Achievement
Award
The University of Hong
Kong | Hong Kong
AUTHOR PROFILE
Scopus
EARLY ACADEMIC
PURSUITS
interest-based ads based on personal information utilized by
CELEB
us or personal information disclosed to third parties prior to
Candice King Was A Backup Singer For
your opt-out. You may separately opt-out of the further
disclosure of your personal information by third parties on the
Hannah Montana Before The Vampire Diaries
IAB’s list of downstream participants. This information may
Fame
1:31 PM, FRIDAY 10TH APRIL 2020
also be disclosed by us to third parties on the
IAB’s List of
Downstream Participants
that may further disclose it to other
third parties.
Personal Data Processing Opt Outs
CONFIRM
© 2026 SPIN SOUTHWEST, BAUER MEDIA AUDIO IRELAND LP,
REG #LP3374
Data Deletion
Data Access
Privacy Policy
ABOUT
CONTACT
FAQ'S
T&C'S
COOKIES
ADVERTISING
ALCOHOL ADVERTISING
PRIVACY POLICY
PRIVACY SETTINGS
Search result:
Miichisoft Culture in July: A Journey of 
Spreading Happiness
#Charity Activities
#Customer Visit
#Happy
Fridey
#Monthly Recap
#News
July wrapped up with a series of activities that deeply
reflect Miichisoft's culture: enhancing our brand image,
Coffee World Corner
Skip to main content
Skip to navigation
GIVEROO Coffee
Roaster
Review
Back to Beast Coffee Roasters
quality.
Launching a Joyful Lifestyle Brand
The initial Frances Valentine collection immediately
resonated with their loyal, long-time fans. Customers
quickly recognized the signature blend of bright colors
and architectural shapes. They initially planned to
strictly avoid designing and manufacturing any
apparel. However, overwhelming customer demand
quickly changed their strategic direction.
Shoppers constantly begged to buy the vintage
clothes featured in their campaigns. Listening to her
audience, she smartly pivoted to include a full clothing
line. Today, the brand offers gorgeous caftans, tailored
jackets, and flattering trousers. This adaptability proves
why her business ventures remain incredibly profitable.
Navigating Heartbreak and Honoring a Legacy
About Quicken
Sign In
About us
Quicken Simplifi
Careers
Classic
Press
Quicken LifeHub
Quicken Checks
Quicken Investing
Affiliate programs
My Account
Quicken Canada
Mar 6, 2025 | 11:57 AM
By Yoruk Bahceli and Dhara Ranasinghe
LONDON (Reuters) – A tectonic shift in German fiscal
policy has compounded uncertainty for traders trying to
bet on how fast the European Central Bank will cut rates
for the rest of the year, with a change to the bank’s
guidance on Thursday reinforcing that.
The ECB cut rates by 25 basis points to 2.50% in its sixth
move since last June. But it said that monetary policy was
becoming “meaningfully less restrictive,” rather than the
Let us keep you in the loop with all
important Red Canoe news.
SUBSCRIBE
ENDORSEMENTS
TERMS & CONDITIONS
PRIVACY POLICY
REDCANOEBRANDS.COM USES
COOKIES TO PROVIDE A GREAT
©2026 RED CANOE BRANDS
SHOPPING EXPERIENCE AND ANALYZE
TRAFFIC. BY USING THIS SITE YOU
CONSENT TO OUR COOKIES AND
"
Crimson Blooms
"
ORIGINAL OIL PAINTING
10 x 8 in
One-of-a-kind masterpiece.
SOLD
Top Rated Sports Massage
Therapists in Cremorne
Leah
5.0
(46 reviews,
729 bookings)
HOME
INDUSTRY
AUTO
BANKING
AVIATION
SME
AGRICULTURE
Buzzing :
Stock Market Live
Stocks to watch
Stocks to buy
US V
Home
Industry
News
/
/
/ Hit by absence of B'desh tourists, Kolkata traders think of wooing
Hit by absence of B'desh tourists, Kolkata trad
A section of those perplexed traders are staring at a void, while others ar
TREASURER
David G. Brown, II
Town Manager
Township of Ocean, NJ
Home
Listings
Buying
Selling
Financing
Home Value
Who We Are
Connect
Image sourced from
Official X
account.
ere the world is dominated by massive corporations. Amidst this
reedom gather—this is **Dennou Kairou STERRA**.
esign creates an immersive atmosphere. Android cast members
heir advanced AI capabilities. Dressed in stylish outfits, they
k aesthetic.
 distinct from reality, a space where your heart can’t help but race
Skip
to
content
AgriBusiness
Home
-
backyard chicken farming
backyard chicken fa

EXERCISE REQUIREMENTS:
The data given before this task must be transcribed exactly and in full.

ANSWER SECTION:
Achievement
Award
The University of Hong
Kong | Hong Kong
AUTHOR PROFILE
Scopus
EARLY ACADEMIC
PURSUITS
interest-based ads based on personal information utilized by
CELEB
us or personal information disclosed to third parties prior to
Candice King Was A Backup Singer For
your opt-out. You may separately opt-out of the further
disclosure of your personal information by third parties on the
Hannah Montana Before The Vampire Diaries
IAB’s list of downstream participants. This information may
Fame
1:31 PM, FRIDAY 10TH APRIL 2020
also be disclosed by us to third parties on the
IAB’s List of
Downstream Participants
that may further disclose it to other
third parties.
Personal Data Processing Opt Outs
CONFIRM
© 2026 SPIN SOUTHWEST, BAUER MEDIA AUDIO IRELAND LP,
REG #LP3374
Data Deletion
Data Access
Privacy Policy
ABOUT
CONTACT
FAQ'S
T&C'S
COOKIES
ADVERTISING
ALCOHOL ADVERTISING
PRIVACY POLICY
PRIVACY SETTINGS
Search result:
Miichisoft Culture in July: A Journey of 
Spreading Happiness
#Charity Activities
#Customer Visit
#Happy
Fridey
#Monthly Recap
#News
July wrapped up with a series of activities that deeply
reflect Miichisoft's culture: enhancing our brand image,
Coffee World Corner
Skip to main content
Skip to navigation
GIVEROO Coffee
Roaster
Review
Back to Beast Coffee Roasters
quality.
Launching a Joyful Lifestyle Brand
The initial Frances Valentine collection immediately
resonated with their loyal, long-time fans. Customers
quickly recognized the signature blend of bright colors
and architectural shapes. They initially planned to
strictly avoid designing and manufacturing any
apparel. However, overwhelming customer demand
quickly changed their strategic direction.
Shoppers constantly begged to buy the vintage
clothes featured in their campaigns. Listening to her
audience, she smartly pivoted to include a full clothing
line. Today, the brand offers gorgeous caftans, tailored
jackets, and flattering trousers. This adaptability proves
why her business ventures remain incredibly profitable.
Navigating Heartbreak and Honoring a Legacy
About Quicken
Sign In
About us
Quicken Simplifi
Careers
Classic
Press
Quicken LifeHub
Quicken Checks
Quicken Investing
Affiliate programs
My Account
Quicken Canada
Mar 6, 2025 | 11:57 AM
By Yoruk Bahceli and Dhara Ranasinghe
LONDON (Reuters) – A tectonic shift in German fiscal
policy has compounded uncertainty for traders trying to
bet on how fast the European Central Bank will cut rates
for the rest of the year, with a change to the bank’s
guidance on Thursday reinforcing that.
The ECB cut rates by 25 basis points to 2.50% in its sixth
move since last June. But it said that monetary policy was
becoming “meaningfully less restrictive,” rather than the
Let us keep you in the loop with all
important Red Canoe news.
SUBSCRIBE
ENDORSEMENTS
TERMS & CONDITIONS
PRIVACY POLICY
REDCANOEBRANDS.COM USES
COOKIES TO PROVIDE A GREAT
©2026 RED CANOE BRANDS
SHOPPING EXPERIENCE AND ANALYZE
TRAFFIC. BY USING THIS SITE YOU
CONSENT TO OUR COOKIES AND
"
Crimson Blooms
"
ORIGINAL OIL PAINTING
10 x 8 in
One-of-a-kind masterpiece.
SOLD
Top Rated Sports Massage
Therapists in Cremorne
Leah
5.0
(46 reviews,
729 bookings)
HOME
INDUSTRY
AUTO
BANKING
AVIATION
SME
AGRICULTURE
Buzzing :
Stock Market Live
Stocks to watch
Stocks to buy
US V
Home
Industry
News
/
/
/ Hit by absence of B'desh tourists, Kolkata traders think of wooing
Hit by absence of B'desh tourists, Kolkata trad
A section of those perplexed traders are staring at a void, while others ar
TREASURER
David G. Brown, II
Town Manager
Township of Ocean, NJ
Home
Listings
Buying
Selling
Financing
Home Value
Who We Are
Connect
Image sourced from
Official X
account.
ere the world is dominated by massive corporations. Amidst this
reedom gather—this is **Dennou Kairou STERRA**.
esign creates an immersive atmosphere. Android cast members
heir advanced AI capabilities. Dressed in stylish outfits, they
k aesthetic.
 distinct from reality, a space where your heart can’t help but race
Skip
to
content
AgriBusiness
Home
-
backyard chicken farming
backyard chicken fa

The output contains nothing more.